Multi-tasking through a pandemic

The hummingbirds are greedy little suckers this year.


The smell of Scorched Something drew me downstairs.

Dad-gummit! I had just started getting into the focus and flow of writing when, in a panic, I remembered the pan of water I had put on to boil for hummingbird nectar.

Yes, it burned dry, but it didn’t set off a smoke alarm. We don’t have one of those. We have dogs.

But this is not the first time my multi-tasking has almost resulted in disaster. That pan got put on the stove before I mopped the floor… before I went to take a shower…before I ran downstairs to put a few more things in the laundry. And before I dried my hair and woke up this computer.

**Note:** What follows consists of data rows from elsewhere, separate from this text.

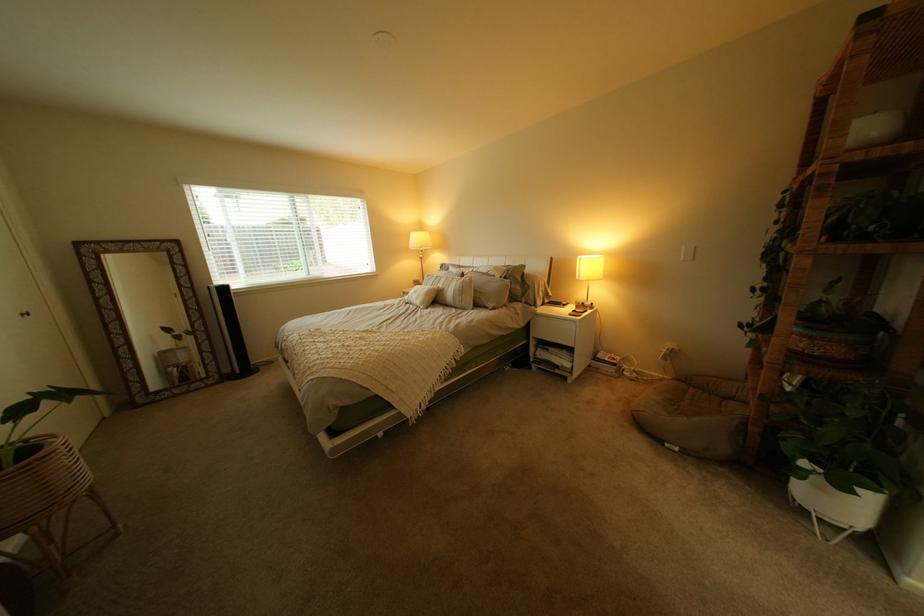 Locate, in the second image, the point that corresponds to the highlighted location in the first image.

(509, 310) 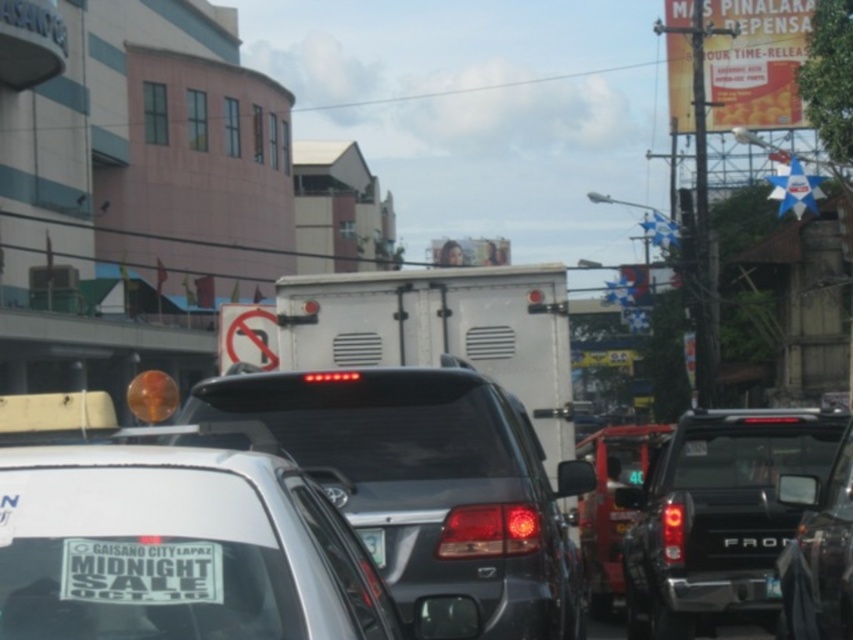 You are standing on the sidewalk and looking at the scene. Which of the two points, point (154, 508) or point (608, 428), is closer to you?

Point (154, 508) is closer to the viewer than point (608, 428).

You are standing at the origin point of the image coordinate system. Which of the two points, point (432, 396) or point (618, 570), is closer to you?

Point (432, 396) is in front of point (618, 570), so it is closer to you. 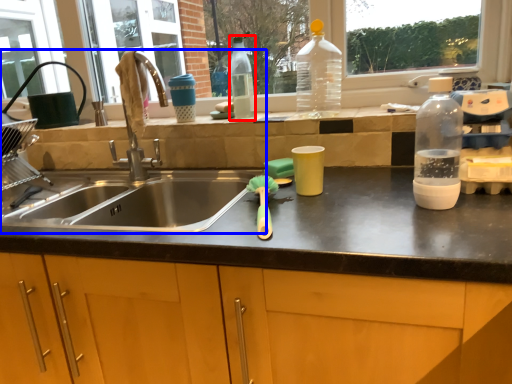 Question: Which object is further to the camera taking this photo, bottle (highlighted by a red box) or sink (highlighted by a blue box)?

Choices:
 (A) bottle
 (B) sink

Answer: (A) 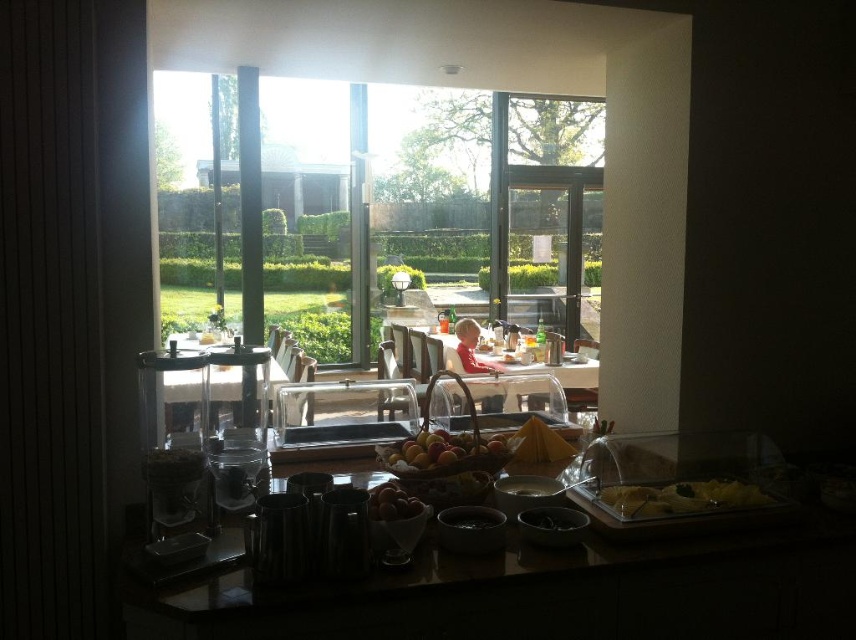 Question: Considering the relative positions of transparent glass door at center and smooth brown eggs at center in the image provided, where is transparent glass door at center located with respect to smooth brown eggs at center?

Choices:
 (A) above
 (B) below

Answer: (A)

Question: Does transparent glass window at center come behind transparent glass door at center?

Choices:
 (A) yes
 (B) no

Answer: (B)

Question: Which of these objects is positioned farthest from the white glossy table at center?

Choices:
 (A) glossy wooden fruit basket at center
 (B) transparent glass window at center
 (C) yellow matte pasta at lower right
 (D) smooth brown eggs at center

Answer: (D)

Question: Observing the image, what is the correct spatial positioning of white glossy table at center in reference to smooth brown eggs at center?

Choices:
 (A) left
 (B) right

Answer: (B)

Question: Which object appears farthest from the camera in this image?

Choices:
 (A) smooth brown eggs at center
 (B) transparent glass door at center
 (C) yellow matte pasta at lower right

Answer: (B)

Question: Which point is closer to the camera taking this photo?

Choices:
 (A) (393, 493)
 (B) (488, 440)
 (C) (357, 323)
 (D) (734, 483)

Answer: (A) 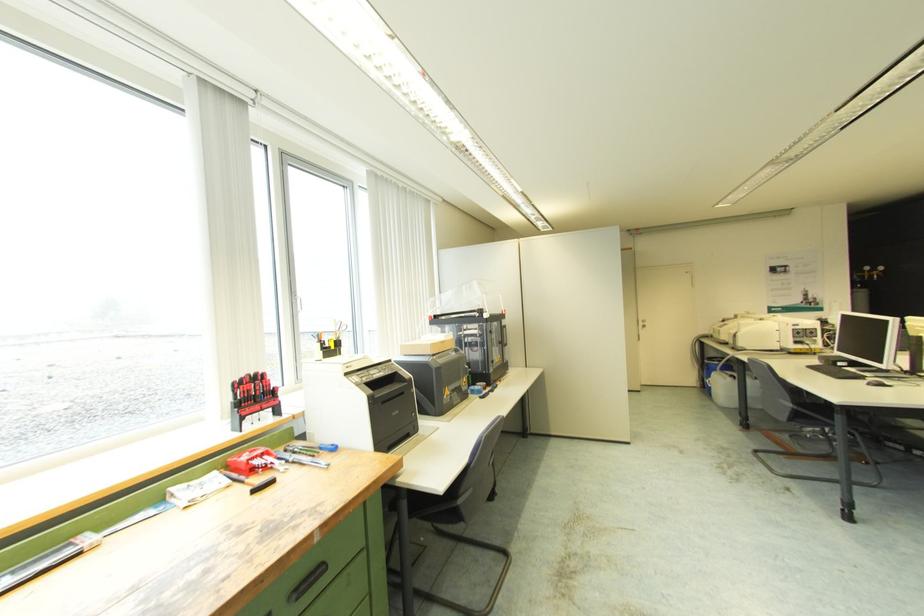 Find the location of a particular element. Image resolution: width=924 pixels, height=616 pixels. white blind wand is located at coordinates click(x=411, y=90). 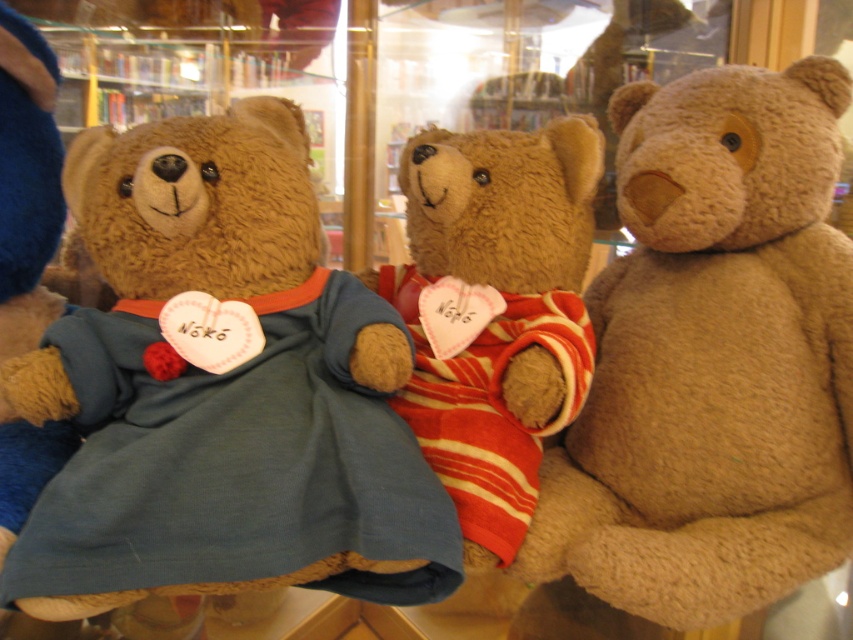 Question: Can you confirm if velvety brown teddy bear at center is thinner than fuzzy brown teddy bear at right?

Choices:
 (A) no
 (B) yes

Answer: (A)

Question: Can you confirm if fuzzy brown teddy bear at right is wider than soft brown teddy bear at center?

Choices:
 (A) no
 (B) yes

Answer: (B)

Question: From the image, what is the correct spatial relationship of velvety brown teddy bear at center in relation to fuzzy brown teddy bear at right?

Choices:
 (A) below
 (B) above

Answer: (B)

Question: Estimate the real-world distances between objects in this image. Which object is farther from the velvety brown teddy bear at center?

Choices:
 (A) soft brown teddy bear at center
 (B) fuzzy brown teddy bear at right

Answer: (B)

Question: Which of these objects is positioned closest to the velvety brown teddy bear at center?

Choices:
 (A) soft brown teddy bear at center
 (B) fuzzy brown teddy bear at right

Answer: (A)

Question: Which of these objects is positioned farthest from the fuzzy brown teddy bear at right?

Choices:
 (A) soft brown teddy bear at center
 (B) velvety brown teddy bear at center

Answer: (B) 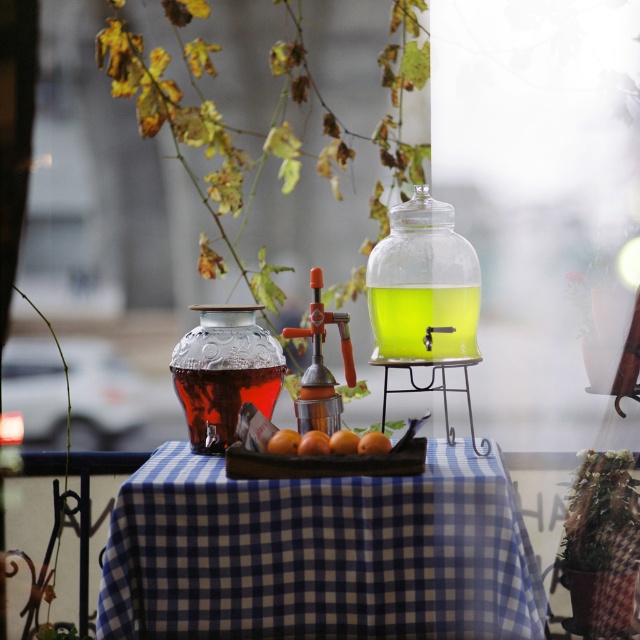 You are standing at the edge of the table and want to place a napkin on the blue checkered tablecloth at center. Given that the point coordinates are normalized between 0 and 1, where 0 is the bottom left corner and 1 is the top right corner, can you determine if the point at (320, 554) is on the blue checkered tablecloth at center?

Yes, the point at (320, 554) corresponds to the blue checkered tablecloth at center according to the description. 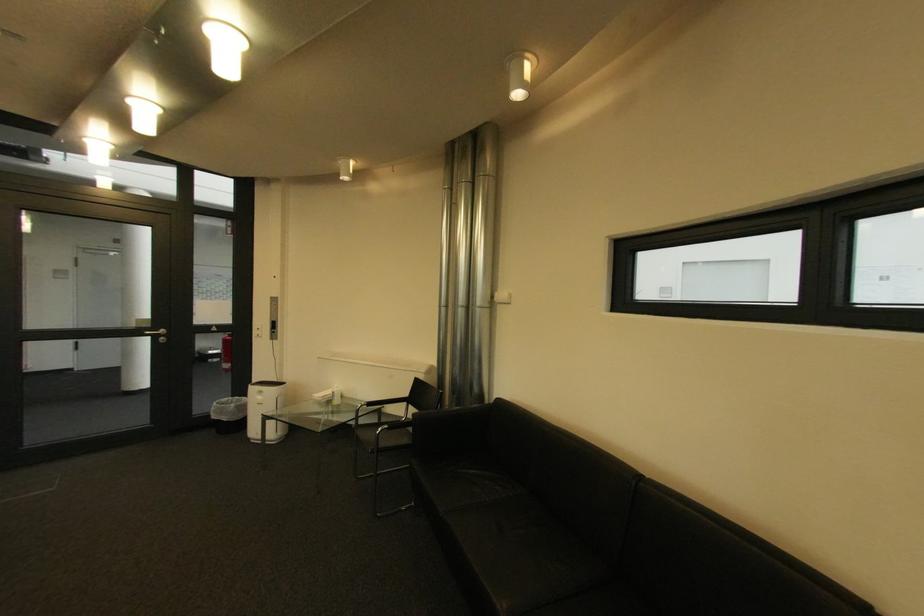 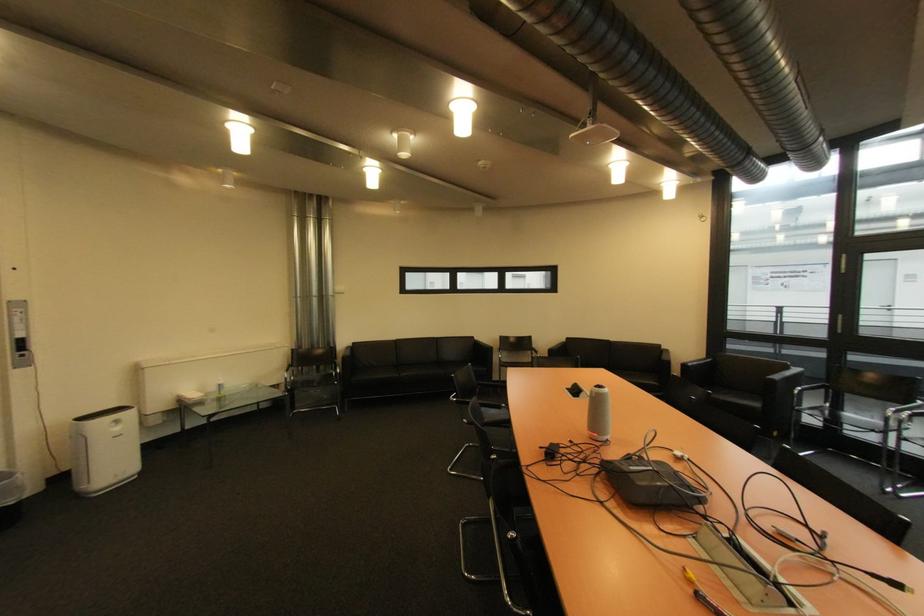 Locate, in the second image, the point that corresponds to the point at 424,381 in the first image.

(301, 352) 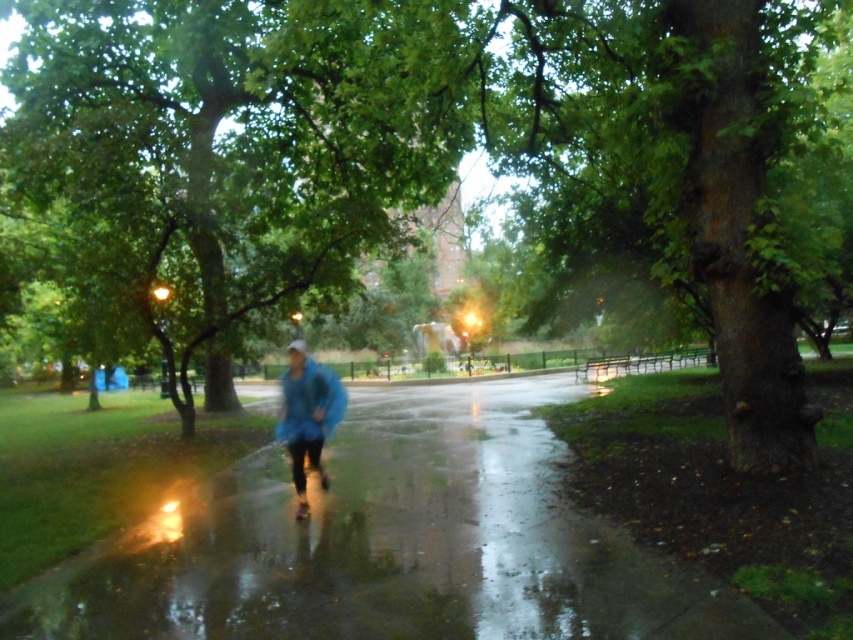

No wonder my mother always punished me for daydreaming my way through life. If I didn’t have my nose in a book to avoid chores, I had my head in the clouds pretending I was a stand-in for Shirley Temple in The Littlest Rebel (multi-tasking by listening to The Overture of 1812 on my stereo.) Sometimes I even re-read that favorite childhood book at night, under the bed sheets, with the aid of a flashlight. Could this explain why I needed glasses by fifth grade?

Like many of my writing friends, I’m cursed with a multi-tasking brain. I’d rather be writing or thinking about writing while I’m doing mundane chores. It’s no fun doing all the things required for daily living or playing nice with others, like husbands.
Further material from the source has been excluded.